By Steve Hubrecht
steve@columbiavalleypioneer.com
A local man is set to feature in a major continent-wide television program next month.
Last fall David Thompson Secondary School (DTSS) outdoor education teacher Alan Tenta went from teaching students outdoor survival skills such as shelter building and fire lighting to actually using these techniques to survive on this own in remote northern Saskatchewan as a contestant on the 10th season of the History Channel’s popular survival reality show ‘Alone’.
The filming took place last year, but the show is only now set to air this coming summer. Valley viewers who love the outdoors, who were once taught at DTSS by Tenta, or who are just plain curious to see a local fellow test his mettle in the wilds can tune in to the season 10 premiere on Thursday, June 8 at 8 p.m. MST.
Each season of the hit show stars 10 people. The 10 are dropped off, each by themselves, in a remote wilderness location during the fall. They are allowed to bring just 10 items with them, aside from the clothes they are wearing. The contestants then try to survive, alone, for as long as possible.
They have no contact with other humans, aside from medical checkups (which become more frequent as the contestant progresses). Contestants are given cameras, which they keep on constantly. Television producers edit and compile the footage to create the show. Participants can choose to ‘tap out’ (i.e. voluntarily leave) at any time, and they can be “pulled out” for failing a medical checkup. They spend most of their time building shelters, and trying to procure food, in order to last as long as possible.
The winner is the contestant who lasts the longest, and gets $500,000 for their troubles.

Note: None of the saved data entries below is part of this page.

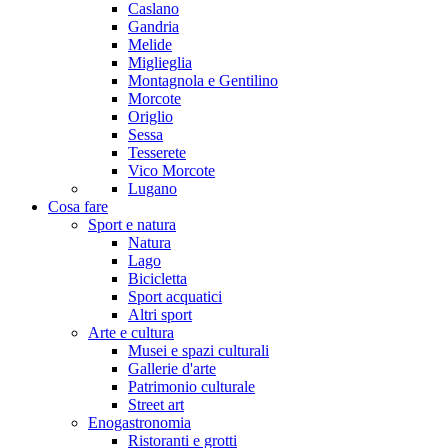
Caslano
Gandria
Melide
Miglieglia
Montagnola e Gentilino
Morcote
Origlio
Sessa
Tesserete
Vico Morcote
Lugano
Cosa fare
Sport e natura
Natura
Lago
Bicicletta
Sport acquatici
Altri sport
Arte e cultura
Musei e spazi culturali
Gallerie d'arte
Patrimonio culturale
Street art
Enogastronomia
Ristoranti e grotti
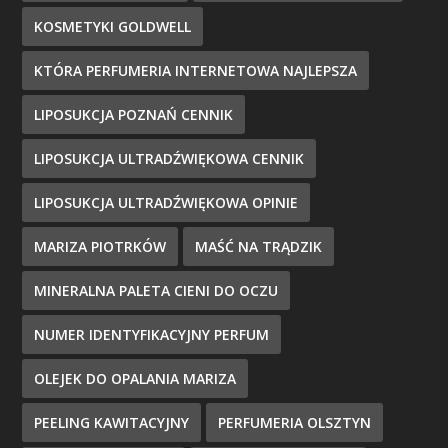
KOSMETYKI GOLDWELL
KTÓRA PERFUMERIA INTERNETOWA NAJLEPSZA
LIPOSUKCJA POZNAŃ CENNIK
LIPOSUKCJA ULTRADŹWIĘKOWA CENNIK
LIPOSUKCJA ULTRADŹWIĘKOWA OPINIE
MARIZA PIOTRKÓW
MAŚĆ NA TRĄDZIK
MINERALNA PALETA CIENI DO OCZU
NUMER IDENTYFIKACYJNY PERFUM
OLEJEK DO OPALANIA MARIZA
PEELING KAWITACYJNY
PERFUMERIA OLSZTYN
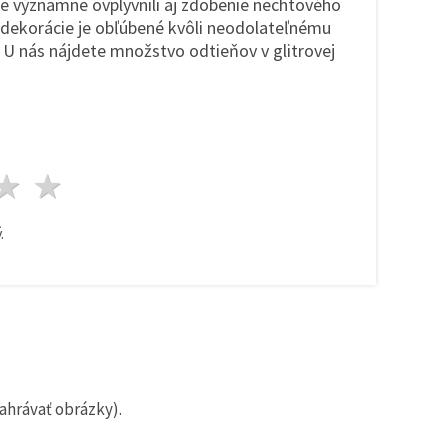
re významne ovplyvnili aj zdobenie nechtového
a dekorácie je obľúbené kvôli neodolateľnému
. U nás nájdete množstvo odtieňov v glitrovej
zda
viezdy
3 hviezdy
4 hviezdy
5 hviezdy
.
ahrávať obrázky).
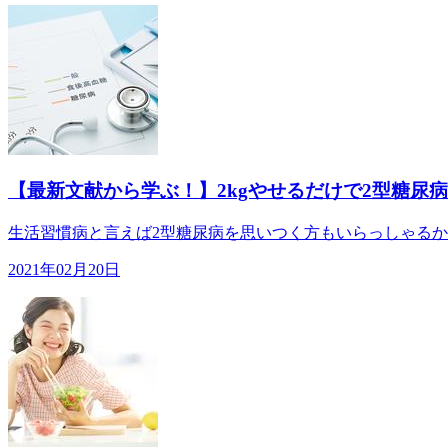
【最新文献から学ぶ！】2kgやせるだけで2型糖尿
生活習慣病と言えば2型糖尿病を思いつく方もいらっしゃるか
2021年02月20日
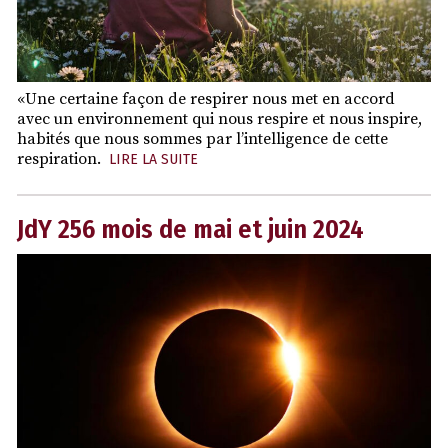
«Une certaine façon de respirer nous met en accord
avec un environnement qui nous respire et nous inspire,
habités que nous sommes par l’intelligence de cette
respiration.
LIRE LA SUITE
JdY 256 mois de mai et juin 2024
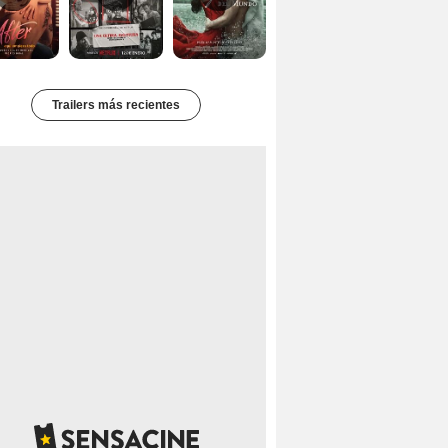
Trailers más recientes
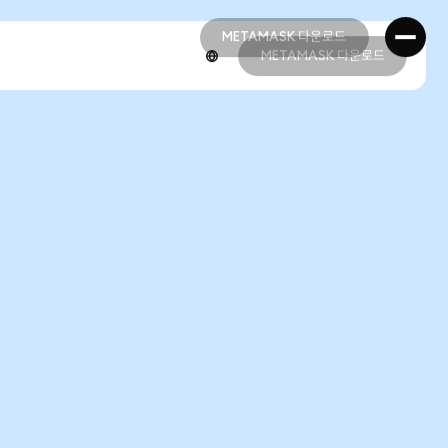
METAMASK 다운로드
METAMASK 다운로드
METAMASK 다운로드
METAMASK 다운로드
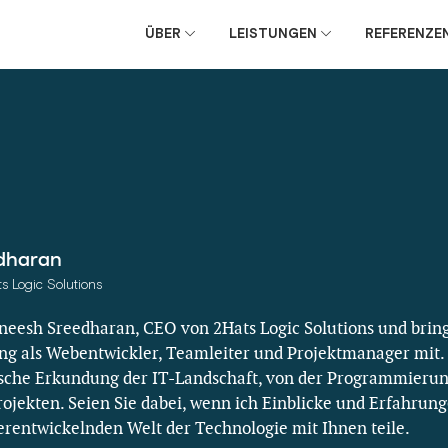
ÜBER
LEISTUNGEN
REFERENZE
dharan
 Logic Solutions
neesh Sreedharan, CEO von 2Hats Logic Solutions und brin
ng als Webentwickler, Teamleiter und Projektmanager mit.
sche Erkundung der IT-Landschaft, von der Programmierung
ojekten. Seien Sie dabei, wenn ich Einblicke und Erfahrung
terentwickelnden Welt der Technologie mit Ihnen teile.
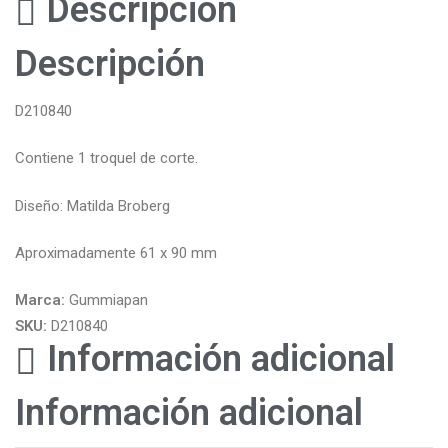
Descripción
Descripción
D210840
Contiene 1 troquel de corte.
Diseño: Matilda Broberg
Aproximadamente 61 x 90 mm
Marca:
Gummiapan
SKU:
D210840
Información adicional
Información adicional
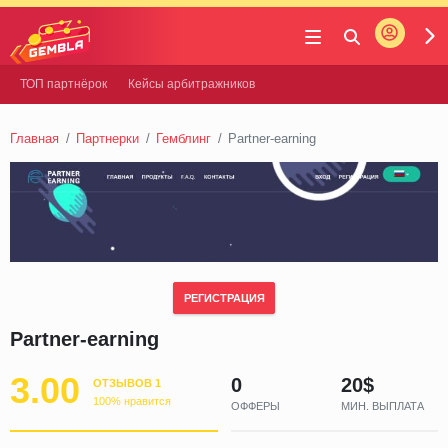
Войти
Gembla
ТОП партнёрок
Кейсы арбитражников
Главная
Партнерки
Гемблинг
Partner-earning
РЕГИСТРАЦИЯ
Partner-earning
3.00
0
20$
ОТЗЫВОВ 1
100% нравится
ОФФЕРЫ
МИН. ВЫПЛАТА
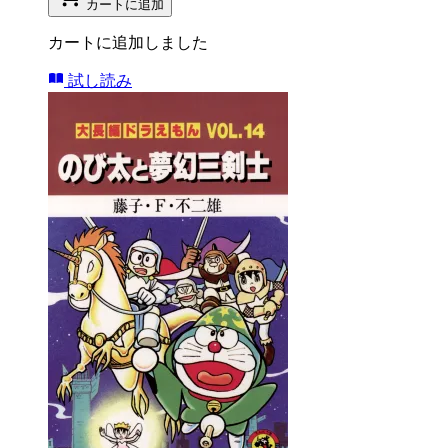
カートに追加
カートに追加しました
試し読み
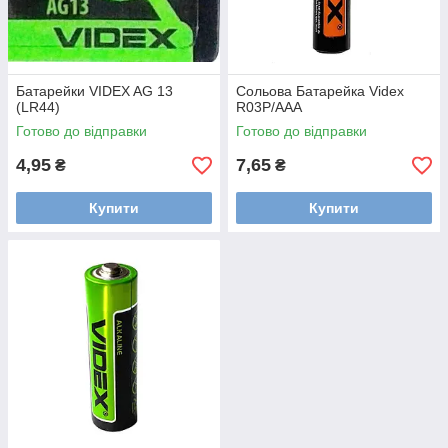
Батарейки VIDEX AG 13
Сольова Батарейка Videx
(LR44)
R03P/AAA
Готово до відправки
Готово до відправки
4,95
7,65
₴
₴
Купити
Купити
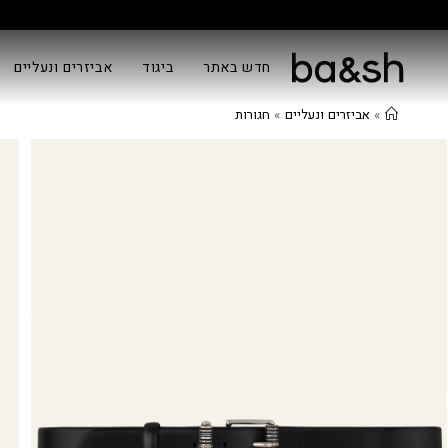
חדש באתר
ביגוד
אביזרים ונעליים
»
אביזרים ונעליים
»
חגורות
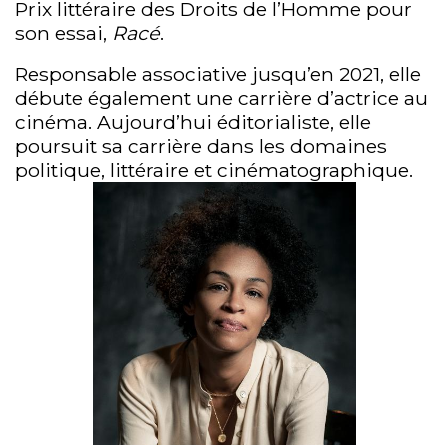
Prix littéraire des Droits de l’Homme pour
son essai,
Racé
.
Responsable associative jusqu’en 2021, elle
débute également une carrière d’actrice au
cinéma. Aujourd’hui éditorialiste, elle
poursuit sa carrière dans les domaines
politique, littéraire et cinématographique.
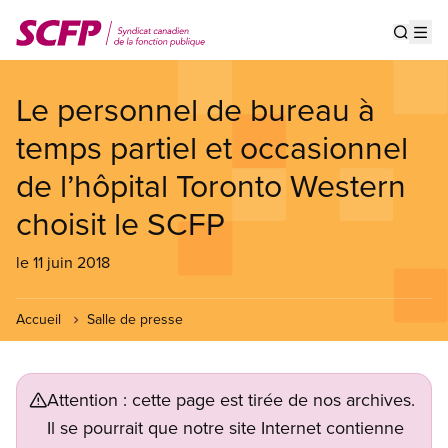
Aller
au
Show s
Op
contenu
principal
Le personnel de bureau à
temps partiel et occasionnel
de l’hôpital Toronto Western
choisit le SCFP
le 11 juin 2018
Accueil
Salle de presse
Attention : cette page est tirée de nos archives.
Il se pourrait que notre site Internet contienne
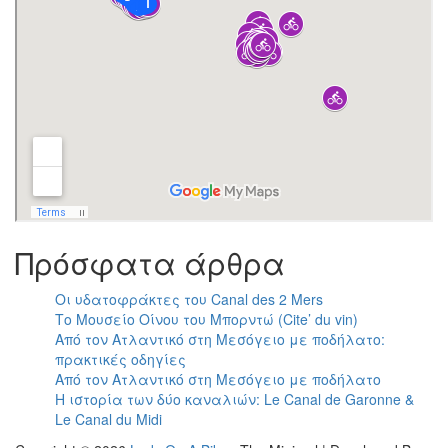
Πρόσφατα άρθρα
Οι υδατοφράκτες του Canal des 2 Mers
Το Μουσείο Οίνου του Μπορντώ (Cite’ du vin)
Από τον Ατλαντικό στη Μεσόγειο με ποδήλατο:
πρακτικές οδηγίες
Από τον Ατλαντικό στη Μεσόγειο με ποδήλατο
Η ιστορία των δύο καναλιών: Le Canal de Garonne &
Le Canal du Midi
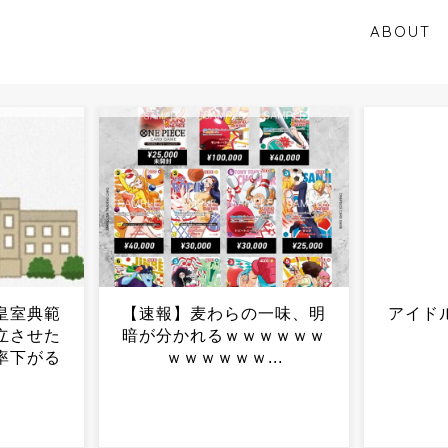
ABOUT
一味、明
アイドルが歌下手な理由...
【自民
ｗｗｗｗ
下がっ
..
消費
「公約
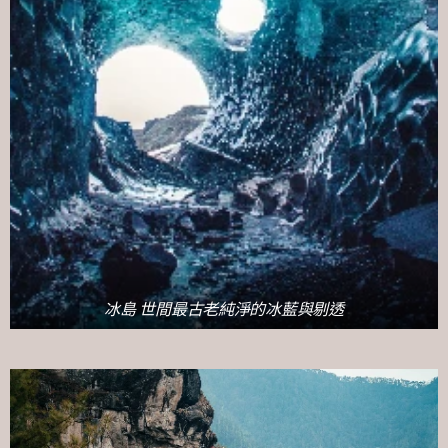
冰島 世間最古老純淨的冰藍與剔透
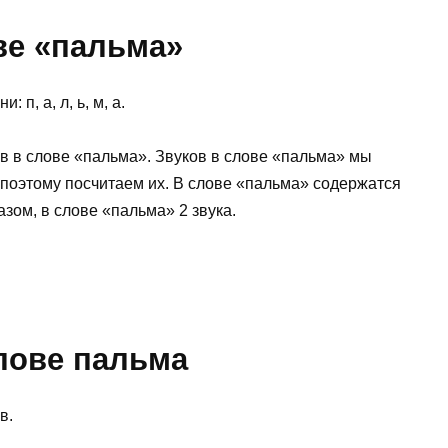
ве «пальма»
 п, а, л, ь, м, а.
ов в слове «пальма». Звуков в слове «пальма» мы
 поэтому посчитаем их. В слове «пальма» содержатся
азом, в слове «пальма» 2 звука.
лове пальма
в.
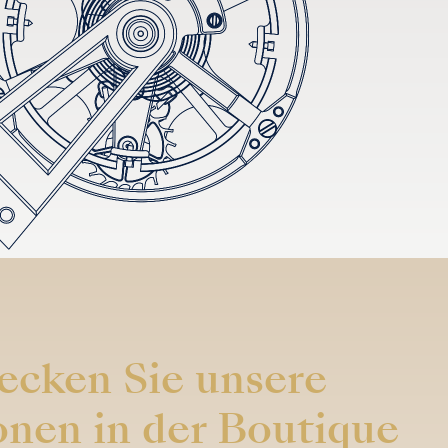
ecken Sie unsere
onen in der Boutique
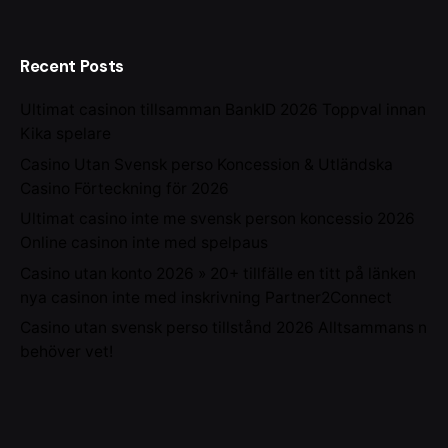
Recent Posts
Ultimat casinon tillsamman BankID 2026 Toppval innan
Kika spelare
Casino Utan Svensk perso Koncession & Utländska
Casino Förteckning för 2026
Ultimat casino inte me svensk person koncessio 2026
Online casinon inte med spelpaus
Casino utan konto 2026 » 20+ tillfälle en titt på länken
nya casinon inte med inskrivning Partner2Connect
Casino utan svensk perso tillstånd 2026 Alltsammans n
behöver vet!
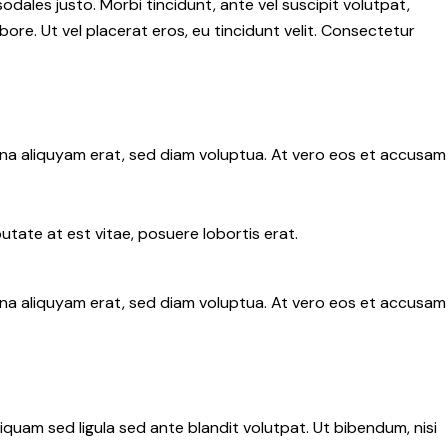
sodales justo. Morbi tincidunt, ante vel suscipit volutpat,
ore. Ut vel placerat eros, eu tincidunt velit. Consectetur
gna aliquyam erat, sed diam voluptua. At vero eos et accusam
tate at est vitae, posuere lobortis erat.
gna aliquyam erat, sed diam voluptua. At vero eos et accusam
uam sed ligula sed ante blandit volutpat. Ut bibendum, nisi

Past seasons have seen participants last anywhere from six hours to 100 days in locations ranging from Patagonia to Vancouver Island, the Arctic, northeastern Labrador and northern Mongolia.
Tenta is a Kootenay boy through and through, having grown up in Fruitvale (near Trail). There he developed a love of fishing (starting on the small creek below his house), hunting and archery, and even today his favourite outdoor pursuits are fly fishing and bow hunting. That said, he does just about everything else you can do outdoors in the Columbia Valley: hiking, camping, mountain biking, rock climbing, cross country skiing and more.
“When I’m outside, it’s my solace. It’s where I feel the most alive. My senses just ignite,” Tenta told the Pioneer.
For as long as he’s been heading outdoors, he’s been comfortable being alone there. In fact, he enjoys the solitude. “I really like just sitting and watching my surroundings. I find it extremely relaxing . . . there’s a peace I get from it,” he said.
After graduating teacher’s college at the University of British Columbia (UBC), Tenta and his wife Lisa (who is a vice-principal at DTSS) worked in Fort Nelson, in northern B.C, before settling in the Columbia Valley in 2010, along with their son Davis and daughter Mackenzie. Tenta’s family also enjoys the outdoors, just not in quite the same solo-immersion-in-wilderness way that he does.
After several years teaching English, social studies and physical education in the valley, Tenta went to the local school board and proposed adding an outdoor education class at DTSS, something the school did not have at the time. The board agreed, and the class began, with Tenta teaching in 2016. Students in the class learn how to tie flies, how to fly fish, ice fish, cross country ski, rock climb, mountain bike, canoe, build shelters, start fires, track animals, identify birds, and are taught survival skills among other things.
One day, in February 2022, the class was doing knife carving woodwork. Tenta had ‘Alone’ playing on a screen in the background, since it fit well with the class curriculum. “They said, ‘Mr. Tenta, you should apply (to be on the show)’,” he recalled.
Tenta checked out the possibility. He found a casting call for season 10, and in response to it, he fired off a quick email. His message was only four or five sentences long, and he didn’t expect much to come from it. But he got a reply, with an application form.
He sent that back, and then got another response. For the next few months he then proceeded through round after round of applications. More than 40,000 people applied to be on season 10, and so the History Channel’s process of whittling those down to 10 contestants was, understandably, quite lengthy. Finally, in July 2022, Tenta found out he would be on the show.
“I never even expected to make it as far as I did through the application process,” said Tenta, adding that, consequently, upon learning he would actually be on the show, “I was so elated. It’s incredible. One of the 10 most exciting moments of my life.”
Tenta is bound to secrecy about what happens during the show, and could only tell the Pioneer that when he set off for filming last year, he was very much looking forward to the mental and physical challenges that lay ahead.
Residents with long memories will recall that Tenta is in fact the second Columbia Valley resident to appear on ‘Alone.’ Canal Flats resident and outdoorsman Greg Ovens appeared on season 3, which was filmed in Patagonia and which aired in late 2016 and early 2017. Ovens lasted 51 days before tapping out due to hypothermia. Those 51 days were good enough for Ovens to end in a tie for sixth place, out of the 10 contestants.

Alan Tenta is a survivor, both in his personal life and on TV.